Eisen verkeersborden
De te stellen eisen hebben betrekking op:
- de uitvoering van het verkeersbord;
- de plaatsing van het verkeersbord.
Uitvoeringseisen
Verkeersborden worden uitgevoerd overeenkomstig de norm NEN 3381 (Verkeerstekens, algemene voorschriften voor borden). Verkeersborden in verschijningsuitvoering of transparante uitvoering behoeven niet aan deze norm te voldoen, mits de borden zoveel mogelijk overeenkomen met de in het RVV gegeven modellen. In gevallen waarin het bord op een elektronisch signaleringsbord wordt weergegeven, kan het symbool in wit op een zwart veld worden uitgevoerd in plaats van in zwart op een wit veld.
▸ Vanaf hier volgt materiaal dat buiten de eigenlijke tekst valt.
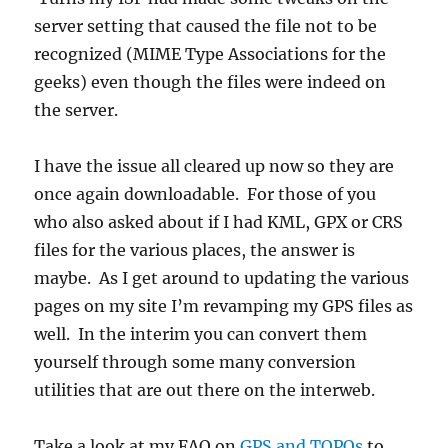
server setting that caused the file not to be
recognized (MIME Type Associations for the
geeks) even though the files were indeed on
the server.
I have the issue all cleared up now so they are
once again downloadable. For those of you
who also asked about if I had KML, GPX or CRS
files for the various places, the answer is
maybe. As I get around to updating the various
pages on my site I’m revamping my GPS files as
well. In the interim you can convert them
yourself through some many conversion
utilities that are out there on the interweb.
Take a look at my FAQ on
GPS and TOPOs
to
Op stroomwegen dient de maatvoering conform NEN 3381, type III te zijn (maximumsnelheid van 120 en 100 km/h). Het oppervlak van de afbeeldingen op het bord moet worden uitgevoerd in retroreflecterend materiaal, dat minimaal overeenkomt met de klasse I volgens NEN 3381. Voor stroomwegen wordt aanbevolen minimaal klasse II toe te passen. In situaties waar bijzondere eisen aan de zichtbaarheid van het bord met name bij duisternis worden gesteld, zijn borden met een nog hogere retroreflectie verkrijgbaar.
Plaatsingseisen
In de ‘Uitvoeringsvoorschriften BABW inzake verkeerstekens’ zijn bepalingen opgenomen ten aanzien van de plaatsing van verkeersborden.
Naast algemene regels zijn ook specifieke regels per bord gegeven. De meest belangrijke algemene regels zijn:
Naast algemene regels zijn ook specifieke regels per bord gegeven. De meest belangrijke algemene regels zijn:
- De waarneembaarheid van verkeersborden moet dag en nacht gewaarborgd zijn.
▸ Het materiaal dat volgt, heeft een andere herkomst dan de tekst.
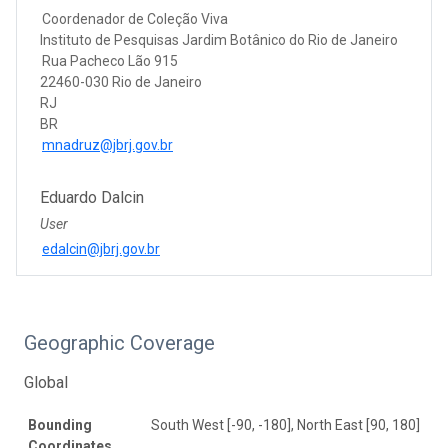
Coordenador de Coleção Viva
Instituto de Pesquisas Jardim Botânico do Rio de Janeiro
Rua Pacheco Lão 915
22460-030 Rio de Janeiro
RJ
BR
mnadruz@jbrj.gov.br
Eduardo Dalcin
User
edalcin@jbrj.gov.br
Geographic Coverage
Global
Bounding
South West [-90, -180], North East [90, 180]
Coordinates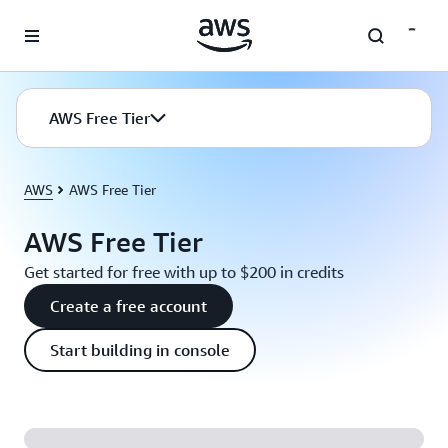
Skip to main content
AWS Free Tier
AWS
AWS Free Tier
AWS Free Tier
Get started for free with up to $200 in credits
Create a free account
Start building in console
- Borden worden zodanig geplaatst dat zij het zicht op het verkeer of op verkeerstekens niet belemmeren.
- Borden worden in beginsel haaks op de wegas geplaatst.
- Buiten de bebouwde kom mogen niet meer dan twee borden naast of boven elkaar worden geplaatst. Twee borden worden gecombineerd in de volgorde conform bijlage 1 van het RVV-1990, het geen wil zeggen dat het bord met hoogste nummer onder een bord met een lager nummer wordt geplaatst.
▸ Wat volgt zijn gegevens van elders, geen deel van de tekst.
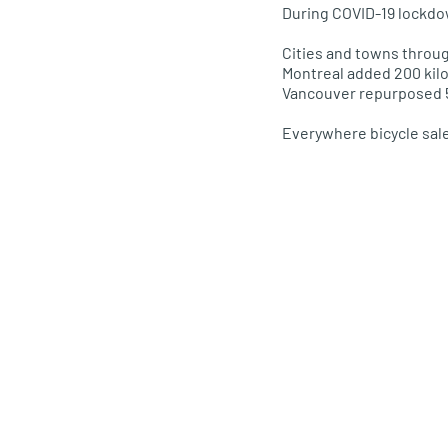
During COVID-19 lockdo
Cities and towns throug
Montreal added 200 kilo
Vancouver repurposed 5
Everywhere bicycle sa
- Borden worden in beginsel aan de rechterzijde van de weg geplaatst. Indien het bord uitsluitend voor één rijstrook geldt, wordt het boven de betreffende rijstrook geplaatst. Indien het bord uitsluitend voor de linkerzijde geldt wordt het bord aan de linkerzijde van de weg geplaatst. Indien plaatsing rechts van de weg niet mogelijk is, kunnen borden boven de rijbaan worden aangebracht. Ter hoogte van rechts geplaatste borden kunnen eveneens aan de linkerzijde van de weg of rijbaan borden worden geplaatst, indien daaraan uit het oogpunt van waarneembaarheid behoefte bestaat of als het bord tevens voor de linkerzijde geldt.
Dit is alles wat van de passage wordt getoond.